This is a first instance unfair prejudice petition under section 994 of the Companies Act 2006 concerning a quasi-partnership between two equal shareholders and co-directors. The court found that the first respondent acted in a manner unfairly prejudicial to the petitioner by unilaterally agreeing and implementing a new lease, charging an inflated rent and requiring a rent deposit which was paid and thereafter used for the respondent's personal purposes rather than being held on the terms required by the rent deposit deed.
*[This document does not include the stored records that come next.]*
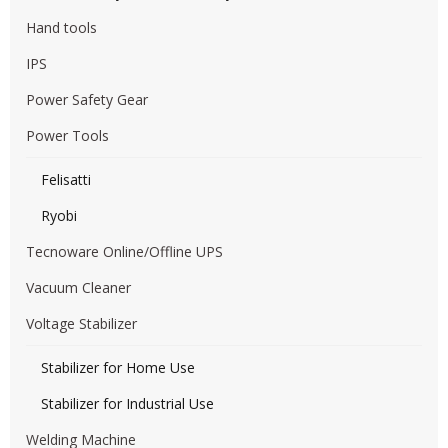
Hand tools
IPS
Power Safety Gear
Power Tools
Felisatti
Ryobi
Tecnoware Online/Offline UPS
Vacuum Cleaner
Voltage Stabilizer
Stabilizer for Home Use
Stabilizer for Industrial Use
Welding Machine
On valuation the court held that fairness required the shares to be valued at the date when the unfair prejudice began, 23 March 2022. The single joint expert's net asset valuation as at that date was adjusted by adding back unpaid increased rent for the four months prior to the new lease (£24,000) but not by adding other suggested adjustments. The court directed that the respondent purchase the petitioner’s shares for £115,000.

Case abstract

Background and parties: The petitioner (P) and first respondent (R) were equal shareholders and co-directors of Xact Skips Limited, formed to take over a waste business on land owned by a company controlled by R. The parties had informal arrangements for running two related businesses and agreed division of day-to-day responsibilities. Disputes arose after R caused the company to enter into a new five-year lease at an increased rent, to provide for a rent deposit and after a Funding Circle loan was advanced to the company.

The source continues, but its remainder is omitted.